With our expanding group of volunteers including divers, Rotarians, local restaurateur’, newspapers and boaters, we will also be in need of waterproof and handheld VHS radios to assist in coordination of the dive and recovery and sounding horns to indicate to the submerged divers it is time to surface and board the boats.
INDIAN RIVER CLEAN-UP PROJECT:
These same vessels can and will be used to identify, mark and retrieve submerged vessels lost and not recovered by the insurance companies or owners who no longer want them. And once collected and full of debris, the crane vessel can unload the debris easily onto vehicles provided by local authorities and weights documented, vessels and owners identified and notified of salvage fees, and disposed of.
Additional equipment such as underwater close circuit cameras will be needed to locate debris and mark it using PWC and or Scow boat, while Crane vessel collects this material.
A SEPARATE WATER-BASED CLEAN-UP PROJECT
FROM LAND-BASED CLEAN-UP PROGRAMS
The organizations that currently sponsor and organize the inlet and reef clean-up projects are very dedicated and over-worked and under staffed environmental individuals.
The Land Based clean-up projects such as Keep Indian River Beautiful do a vital and important job that is huge in scope and magnitude.
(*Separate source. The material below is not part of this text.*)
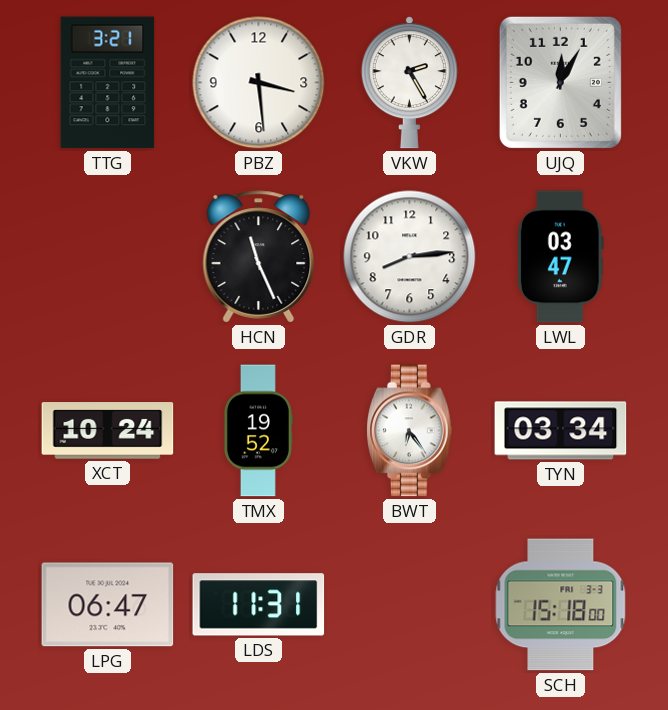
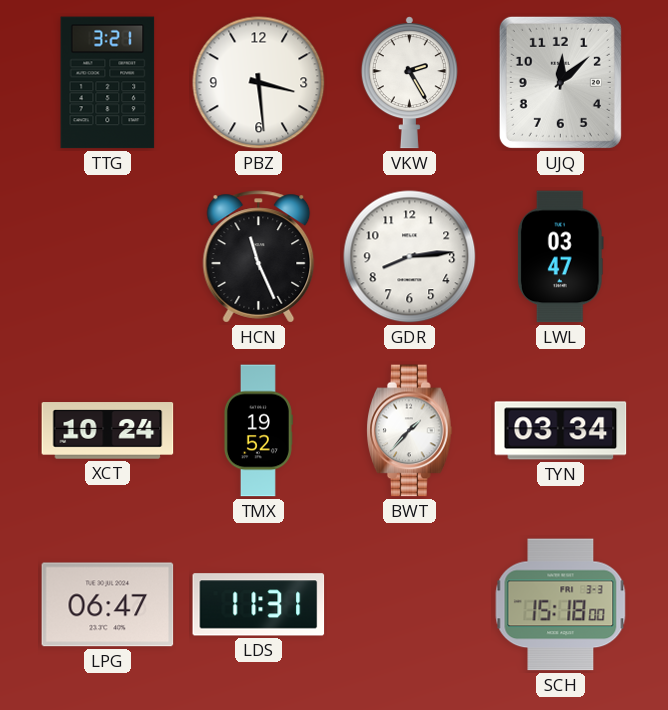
UJQ: 12:05 -> 12:08
BWT: 6:24 -> 1:37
Of equal importance, is the clean-up and maintenance of the Inlets, Indian River and the Reefs. It is of such importance, it needs to be separately funded and have a staff and office independent of but coordinating with the land-based clean-up efforts. By operating as a separate entity, we will develop additional participation in ecological projects from an even more diverse group of individuals and organizations. Therefore, growing the entire concept of Keeping it All beautiful.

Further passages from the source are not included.